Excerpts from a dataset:

________________________________________

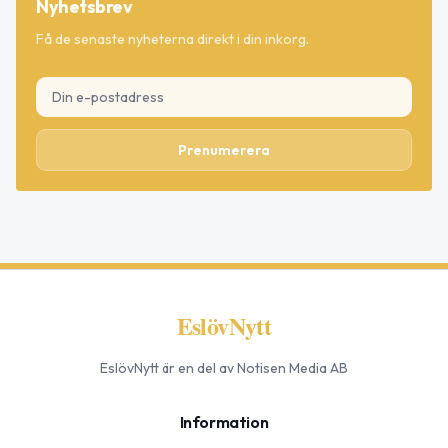
Nyhetsbrev
Få de senaste nyheterna direkt i din inkorg.
Prenumerera
EslövNytt
EslövNytt
är en del av Notisen Media AB
Information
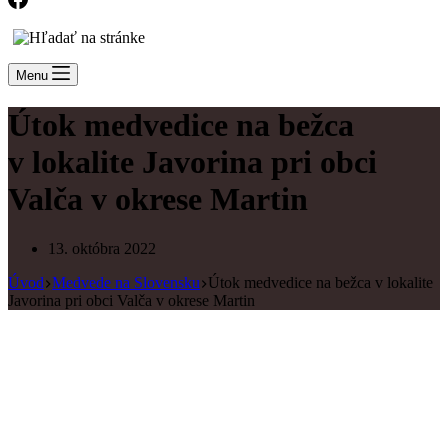
Menu
Útok medvedice na bežca
v lokalite Javorina pri obci
Valča v okrese Martin
13. októbra 2022
Úvod
Medvede na Slovensku
Útok medvedice na bežca v lokalite
Javorina pri obci Valča v okrese Martin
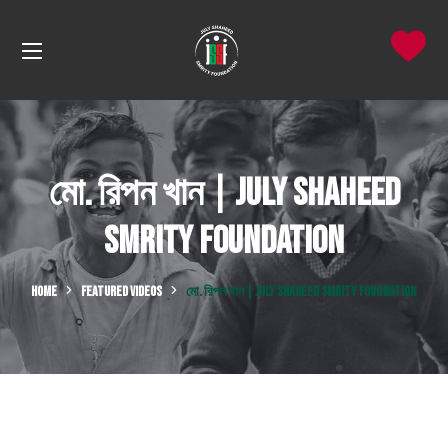
মো. রিপন খান | July Shaheed
Smrity Foundation
HOME
FEATURED VIDEOS
মো. রিপন খান | JULY SHAHEED SMRITY FOUNDATION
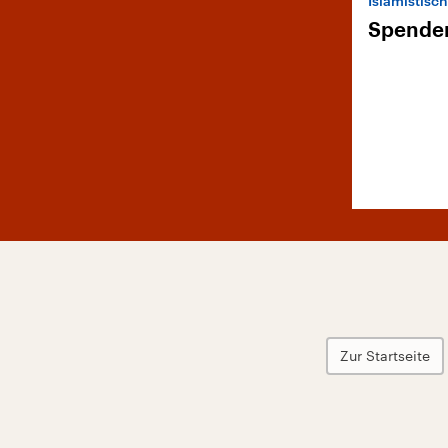
Islamistisc
Spenden
Zur Startseite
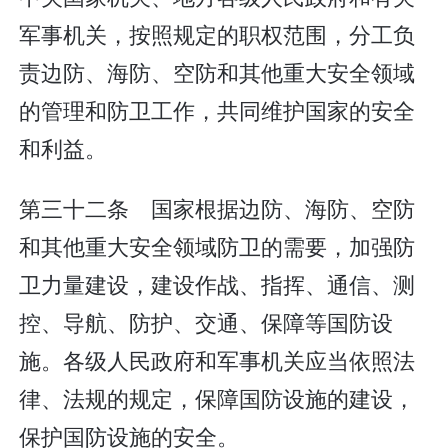
军事机关，按照规定的职权范围，分工负
责边防、海防、空防和其他重大安全领域
的管理和防卫工作，共同维护国家的安全
和利益。
第三十二条 国家根据边防、海防、空防
和其他重大安全领域防卫的需要，加强防
卫力量建设，建设作战、指挥、通信、测
控、导航、防护、交通、保障等国防设
施。各级人民政府和军事机关应当依照法
律、法规的规定，保障国防设施的建设，
保护国防设施的安全。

________________________________________

__What you have to do__
Report every line of the entries that carries the word "bežca".

__Task response__
Útok medvedice na bežca
Útok medvedice na bežca v lokalite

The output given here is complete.